Their team approach to giving each patient a personal battle plan has specialists from across the country coming to Greenville to witness it firsthand.

Bowling traveled to Japan in September to present his work with ENB at the 18th World Conference on Lung Cancer. He reported the findings of two sub studies from the NAVIGATE trial, an international multicenter study evaluating ENB. One study focused on marker placement to guide radiation therapy and the other was on the use of dye marking lung nodules for surgical resection.

The team also gave four presentations last month in Chicago at the International Association for the Study of Lung cancer national conference. Included in those presentations was the benefit of combining radiation therapy and immune therapy in the treatment of lung cancer. Those presentations will be published in the Journal of Thoracic Oncology.

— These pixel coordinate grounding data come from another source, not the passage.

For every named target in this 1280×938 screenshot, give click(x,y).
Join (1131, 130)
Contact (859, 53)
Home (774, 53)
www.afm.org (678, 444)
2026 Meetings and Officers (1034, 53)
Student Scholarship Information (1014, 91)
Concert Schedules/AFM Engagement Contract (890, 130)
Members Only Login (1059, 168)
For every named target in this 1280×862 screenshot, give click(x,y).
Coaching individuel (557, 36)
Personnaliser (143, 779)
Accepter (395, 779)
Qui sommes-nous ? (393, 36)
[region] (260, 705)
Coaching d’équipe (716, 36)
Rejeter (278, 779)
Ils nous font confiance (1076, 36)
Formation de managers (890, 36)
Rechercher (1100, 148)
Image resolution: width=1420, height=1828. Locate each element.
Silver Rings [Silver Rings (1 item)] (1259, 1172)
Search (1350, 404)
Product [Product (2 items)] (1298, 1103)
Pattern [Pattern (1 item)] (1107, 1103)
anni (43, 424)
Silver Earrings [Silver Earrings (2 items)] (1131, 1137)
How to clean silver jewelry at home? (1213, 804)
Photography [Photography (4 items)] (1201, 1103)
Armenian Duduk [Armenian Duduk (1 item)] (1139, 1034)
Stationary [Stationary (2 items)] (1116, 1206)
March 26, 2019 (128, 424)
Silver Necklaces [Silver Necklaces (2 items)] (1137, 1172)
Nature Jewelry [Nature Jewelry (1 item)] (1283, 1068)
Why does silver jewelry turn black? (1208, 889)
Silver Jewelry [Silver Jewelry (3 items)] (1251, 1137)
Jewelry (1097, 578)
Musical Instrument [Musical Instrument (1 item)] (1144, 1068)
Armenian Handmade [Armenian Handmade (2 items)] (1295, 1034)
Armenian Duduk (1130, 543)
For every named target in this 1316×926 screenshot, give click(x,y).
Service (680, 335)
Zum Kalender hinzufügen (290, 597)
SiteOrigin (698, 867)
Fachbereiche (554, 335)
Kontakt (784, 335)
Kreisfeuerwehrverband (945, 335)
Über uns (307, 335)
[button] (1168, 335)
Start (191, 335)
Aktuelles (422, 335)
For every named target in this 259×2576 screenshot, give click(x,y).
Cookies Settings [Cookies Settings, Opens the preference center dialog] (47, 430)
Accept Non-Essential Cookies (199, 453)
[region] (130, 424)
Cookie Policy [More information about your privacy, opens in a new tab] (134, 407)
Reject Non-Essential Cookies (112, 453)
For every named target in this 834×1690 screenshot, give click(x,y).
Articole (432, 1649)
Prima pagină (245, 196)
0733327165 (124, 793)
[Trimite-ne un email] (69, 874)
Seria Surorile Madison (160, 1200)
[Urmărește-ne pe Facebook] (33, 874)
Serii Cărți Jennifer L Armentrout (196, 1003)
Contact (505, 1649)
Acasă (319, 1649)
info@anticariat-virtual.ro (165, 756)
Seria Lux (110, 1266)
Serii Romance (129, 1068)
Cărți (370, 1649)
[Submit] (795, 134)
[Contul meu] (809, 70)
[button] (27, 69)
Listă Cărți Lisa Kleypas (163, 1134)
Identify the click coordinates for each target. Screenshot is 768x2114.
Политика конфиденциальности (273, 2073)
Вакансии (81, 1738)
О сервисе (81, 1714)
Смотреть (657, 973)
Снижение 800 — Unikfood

“It is humbling to get the national and international recognition. We just hope that by sharing our approach both patients and physicians may benefit everywhere.” Bowling said.

Other cancer disciplines at Vidant and ECU are following a multidisciplinary approach, said Bowling.

“I am convinced that our cancer care rivals the best centers in the nation, not just because of the advanced technology and facilities, but the dedication of our nurses, staff and physicians,” he said.

“Every time I see Dr. Walker, I’m filled with hope, as well as Dr. Bowling,” Black said. ‘They are just the best team of doctors that I could ever ask for. At no point have I ever felt like a number. I’ve always walked in and felt special. I’m treated with such good care,” she said.

While Black’s brain tumors have disappeared, she continues to get treatment from the multidisciplinary lung cancer team at ECU and Vidant.

“You’re only as good as the team members you work with,” said Pam Black’s husband Doug Black. “The new technology is very groundbreaking and revolutionary and it’s keeping people like my wife alive.”